Over the last year, vendors have been mentioning (alluding to, to be more precise) customers who are building (and maybe even operating) data warehouses containing more than a petabyte of data. An analyst that I follow, Cust Monash, had a recent article that remarked that the "petabyte barrier is crumbing" and that "the 100-terabyte mark is almost old hat".
I sensed the same. However, I have a concern with this trend toward bigger...and hence better.
Do we really need all that data? Can we really manage all that data? Does all that data really result in meaningful business value? Can we, as finite human beings, really comprehend all that data?
I am not concerned about the technical side of the equation. Over time, the storage devices, I/O data channels, MPP grids, parallel query optimizers, and so forth will evolve to handle petabytes and more.
I am concerned about the soft side of he equation. It is a 'simple' matter of information complexity!
As an illustration, if we add more and more rows to a customer table, do we add more value that the business could potentially realize? Likewise, if we add more and more columns to a customer table, do we add more value that the business could potentially realize? If we add more and more tables to the data warehouse, do we add more value that the business could potentially realize? By the phrase 'more and more' I am implying several orders of magitude more!

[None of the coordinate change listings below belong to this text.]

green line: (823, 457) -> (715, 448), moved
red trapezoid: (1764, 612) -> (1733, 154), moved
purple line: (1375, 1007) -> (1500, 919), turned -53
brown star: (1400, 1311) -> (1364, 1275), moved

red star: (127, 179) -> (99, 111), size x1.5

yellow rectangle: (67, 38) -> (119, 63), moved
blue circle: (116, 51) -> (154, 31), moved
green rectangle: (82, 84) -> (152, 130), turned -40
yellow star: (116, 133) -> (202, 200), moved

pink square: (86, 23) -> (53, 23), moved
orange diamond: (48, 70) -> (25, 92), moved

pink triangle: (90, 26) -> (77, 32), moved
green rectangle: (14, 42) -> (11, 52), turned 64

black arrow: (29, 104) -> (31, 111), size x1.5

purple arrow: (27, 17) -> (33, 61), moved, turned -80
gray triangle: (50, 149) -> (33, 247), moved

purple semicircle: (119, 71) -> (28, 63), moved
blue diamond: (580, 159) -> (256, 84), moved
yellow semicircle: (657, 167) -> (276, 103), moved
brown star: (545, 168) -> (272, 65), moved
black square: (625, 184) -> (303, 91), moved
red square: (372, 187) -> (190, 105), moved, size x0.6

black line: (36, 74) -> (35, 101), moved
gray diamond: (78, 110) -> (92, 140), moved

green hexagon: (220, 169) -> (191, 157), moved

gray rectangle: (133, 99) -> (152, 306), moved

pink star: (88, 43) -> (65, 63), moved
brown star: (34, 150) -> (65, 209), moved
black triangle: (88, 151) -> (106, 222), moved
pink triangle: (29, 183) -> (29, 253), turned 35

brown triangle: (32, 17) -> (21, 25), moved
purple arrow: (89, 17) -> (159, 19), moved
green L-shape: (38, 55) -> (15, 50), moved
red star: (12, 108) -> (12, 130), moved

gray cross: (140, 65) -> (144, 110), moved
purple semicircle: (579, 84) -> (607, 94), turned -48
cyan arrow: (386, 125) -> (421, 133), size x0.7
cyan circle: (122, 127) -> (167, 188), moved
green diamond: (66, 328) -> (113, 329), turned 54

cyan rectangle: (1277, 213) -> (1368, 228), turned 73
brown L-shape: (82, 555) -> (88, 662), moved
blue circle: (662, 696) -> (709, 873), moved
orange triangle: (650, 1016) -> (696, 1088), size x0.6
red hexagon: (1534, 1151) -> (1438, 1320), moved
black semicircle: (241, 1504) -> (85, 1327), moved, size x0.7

As IT professionals, we need to take a step (or many steps) backward and look the entire end-to-end process. More information is only better information when the organization can assimulate the information and change its behavior to improve business performance. If the organization can not assimulate the information, then more information is not better. If the organization does not change its behavior, then more information is irrelevant. If the organization does not improve its improveness, then more information has no value or even a negative value.
Therefore, I conclude that petabyte data warehouses will be a liability for most organizations. It will be like giving a hot sport car to a teenage driver. They can not handle the extreme capability. At best, it will be a huge waste of resources. At worst, it may result in the demise of those involved. There will be exceptions. I would like to talk with those who survive their petabyte experience.